Kağıt üzerinde veriliyormuş gibi görünen mühendislik hizmetlerinin gerçekten verilmesi, şartnamelerde, taahhütnamelerde belirtilen kişilerin gerçekten çalıştırılması, kamu kurumlarının ve belediyelerin kadro açıklarının kapatılması ve benzeri istihdamların sağlanması açık ki Türkiye’de mühendislik alanındaki işsizliği ortadan kaldıracak.

Bizden bekleneni yapacağız!

Taner YÜZGEÇ - TMMOB İnşaat Mühendisleri Odası Yönetim Kurulu Başkanı

Türkiye derin bir ekonomik kriz ve toplumsal bir buhranın içinde. İşsizlik, umutsuzlukla birleşti ve sadece bugünümüz değil geleceğimizi de tehdit ediyor.

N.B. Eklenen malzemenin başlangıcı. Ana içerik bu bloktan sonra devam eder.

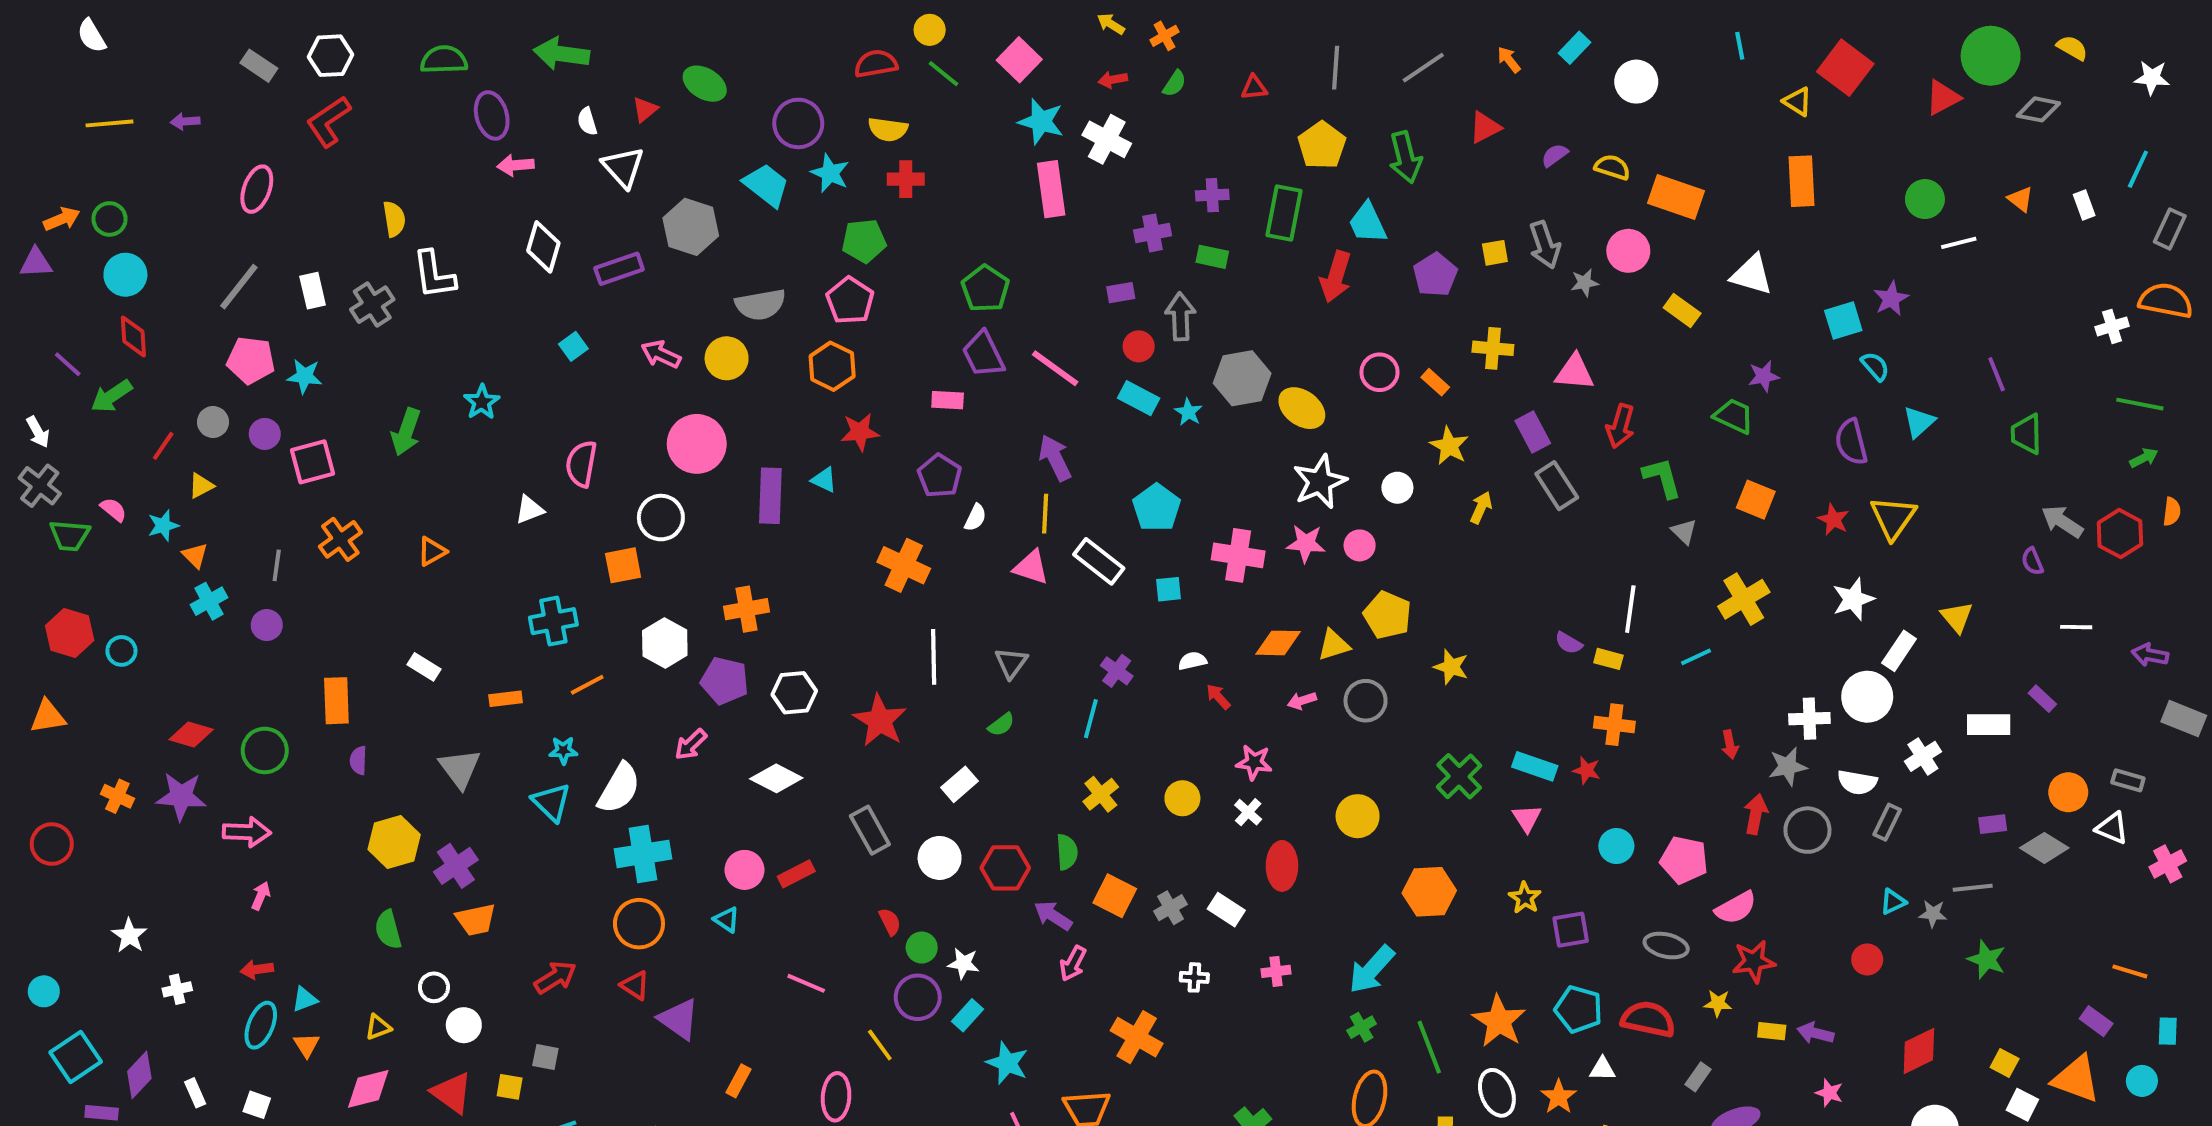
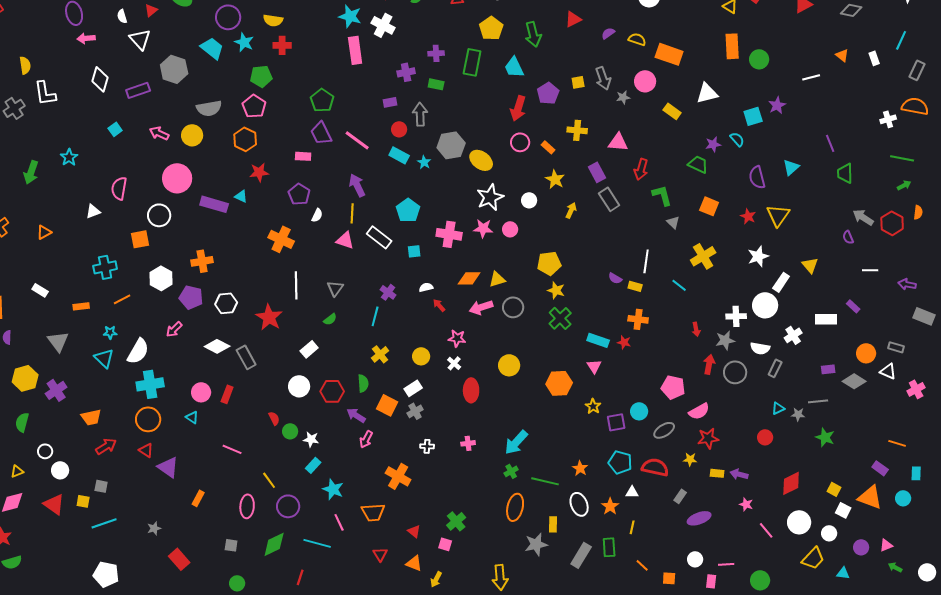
green circle: (1925, 199) -> (759, 59), moved
white triangle: (1752, 275) -> (707, 93), turned -30
red arrow: (1336, 277) -> (518, 108), moved
cyan semicircle: (1875, 366) -> (737, 139), moved
purple rectangle: (770, 496) -> (214, 204), turned -76
yellow pentagon: (1387, 615) -> (549, 263), moved, turned -30
cyan line: (1696, 657) -> (679, 285), turned 63
pink arrow: (1302, 701) -> (481, 307), size x1.6
green cross: (1459, 776) -> (560, 318), moved
gray rectangle: (870, 830) -> (246, 357), moved
cyan circle: (1616, 846) -> (639, 411), moved
red rectangle: (796, 874) -> (227, 394), turned -42
orange hexagon: (1429, 892) -> (559, 383), moved
white rectangle: (1226, 910) -> (413, 388), moved, turned -66
orange trapezoid: (476, 920) -> (91, 417), moved
green semicircle: (388, 930) -> (22, 422), turned 30
gray ellipse: (1666, 946) -> (664, 430), turned -45
purple circle: (918, 997) -> (288, 506), moved
orange star: (1499, 1021) -> (580, 468), size x0.6
green line: (1429, 1047) -> (545, 481), turned -56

Artan nüfusuna iş bulabilmek için her yıl en az 1 milyon iş yaratması gereken Türkiye’de “resmi işsiz sayısı” bu yıl 4 milyon 227 bin, resmi işsizlik oranı yüzde 13,4’e olarak açıklandı. Buna rağmen veriler, durumun daha da kötü olduğuna işaret ediyor. Resmi verilerin, işsiz olsa da işsiz kabul etmediği “umutsuzların” 2,8 milyon kişiye ulaşması gibi…

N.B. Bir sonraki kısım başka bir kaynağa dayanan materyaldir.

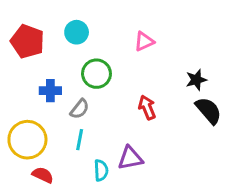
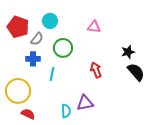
pink triangle: (144, 41) -> (94, 27), turned 32
gray semicircle: (80, 109) -> (37, 39), moved
cyan line: (80, 140) -> (52, 74), moved

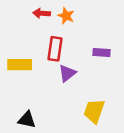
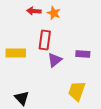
purple rectangle: (101, 52) -> (83, 54), moved
black triangle: (27, 120) -> (22, 98), turned 35

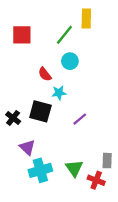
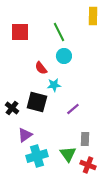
yellow rectangle: (86, 19) -> (93, 16), moved
green line: (64, 35) -> (59, 32), turned -66
purple triangle: (27, 147) -> (25, 135), turned 42
gray rectangle: (107, 161) -> (85, 139), moved

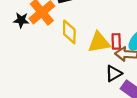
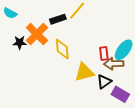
yellow triangle: (99, 42) -> (84, 72), moved

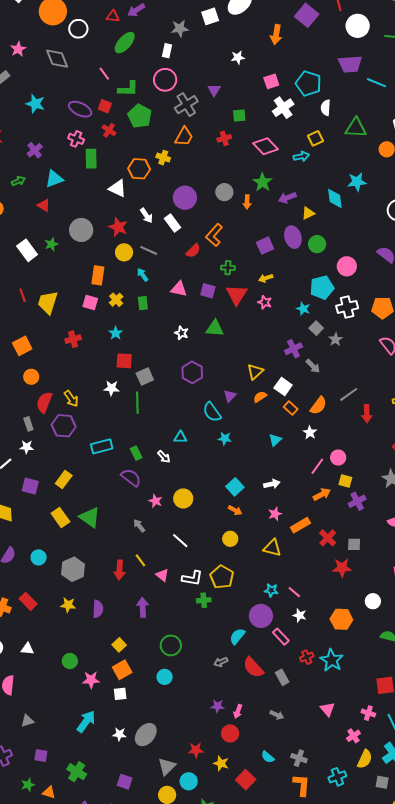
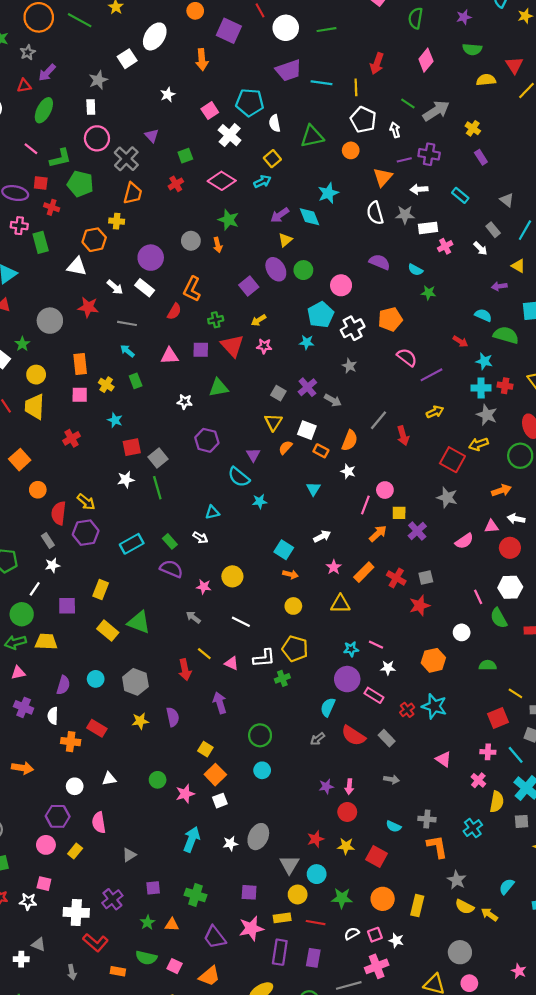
purple arrow: (287, 198) -> (280, 215), moved
yellow circle: (124, 252) -> (36, 375), moved
gray square: (316, 328) -> (278, 393), moved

TÜİK’in işsiz kabul etmediği bu işsizler de dahil edildiğinde Türkiye’deki gerçek işsiz sayısı 8,5 milyona, gerçek işsizlik oranı da yüzde 23,7’ye çıkmış durumda. Bu arada istihdamda gözüktüğü halde, ya mesleğinde çalışmadığı ya da kısa süreli çalıştığı için daha uzun süre çalışabileceği bir iş arayan 2 milyon kişilik eksik istihdam da dikkate alındığında Türkiye’deki geniş anlamda işsiz sayısı 10,4 milyon kişiye, bunların oranı da yüzde 29,1’e kadar yükseliyor. Türkiye ekonomisinin yeni istihdam yaratamaması, aksine var olan istihdamın da kaybedilmesinden en fazla genç nüfus etkileniyor. Genç nüfus arasındaki işsizlik oranı temmuzda (2020) yüzde 25,9 oldu. 15-24 yaş arasındaki gençlerin yüzde 29’u yani 3 milyon 493 bin genç, ne bir işte çalışıyor, ne de eğitime devam ediyor.

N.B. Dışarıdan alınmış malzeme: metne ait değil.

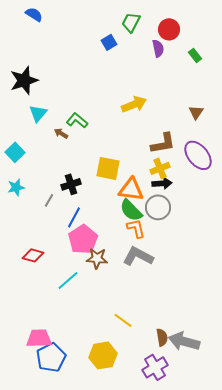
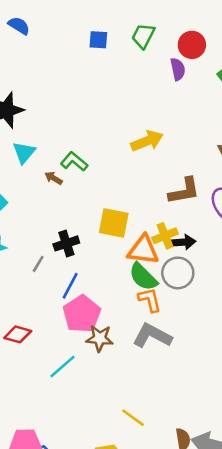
blue square: (109, 42) -> (98, 40), moved, turned 35
yellow cross: (160, 168) -> (165, 236), moved

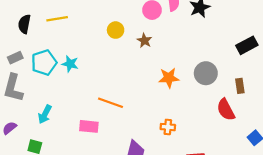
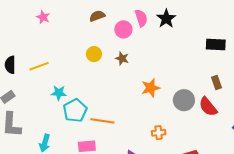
yellow line: (57, 19) -> (39, 66), moved
black rectangle: (247, 45) -> (216, 44), turned 42
cyan pentagon: (44, 63) -> (75, 110), moved
gray circle: (206, 73) -> (184, 100), moved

Bu, geleceğin bugünden kararması demek. Gençlerin umutsuzluğundan, geleceksizliğinden daha ciddi bir felaket olabilir mi?

Ülkenin boğazına çöken bu ekonomik krizin bir sonuç olduğunu fark etmek zorundayız. Ağır bir demokrasi krizi ve yaratılan güven sorunu, iktidara muhalif farklı seslerin kriminalize edilerek bastırılma girişimi ile birlikte kurumların, kuralların, liyakatin ve hukukun yerle bir edildiği, kuralsızlığa, keyfiliğe teslim olmuş bir sistemin farklı sonuçlar doğurması beklenebilir mi?

Anayasa Mahkemesi kararlarının yerel mahkemeler tarafından tanınmaması ve iktidar ortaklarının askıda ekmek uygulamalarının aynı döneme denk gelmesi tesadüf olabilir mi? Yeni Türkiye’nin simge iki fotoğrafı, tam olarak bugünü özetlemesi açısından tarihi önemdedir.

Ülkede yaşanan bu genel durumdan sivil toplum, meslek odaları olarak biz de payımıza düşeni fazlasıyla alıyoruz.

Bir yandan popülist ve piyasacı politikalar sonucu açılan inşaat mühendisliği eğitim programlarının ülke planlamasından uzak bir şekilde istihdam fazlası mühendis yetiştirmesi, diğer yandan ekonomik krizden doğrudan etkilenen sektördeki küçülme, öbür yandan ise dünyayla kavgalı Türkiye’nin müteahhitlik ve müşavirlik firmalarının uluslararası pazar payının da düşmesi, inşaat mühendisleri arasında kitlesel bir işsizliğe neden oluyor. İnşaat mühendisleri açısından 2012 yılında yüzde 6 civarında olan işsizlik oranı, 2020 yılının ilk aylarında yüzde 20 civarlarına yükseldi. Bugün, her 5 inşaat mühendisinden 1’inin, gençler arasında ise her 3 mühendisten 1’inin işsiz olduğu hesaplanıyor.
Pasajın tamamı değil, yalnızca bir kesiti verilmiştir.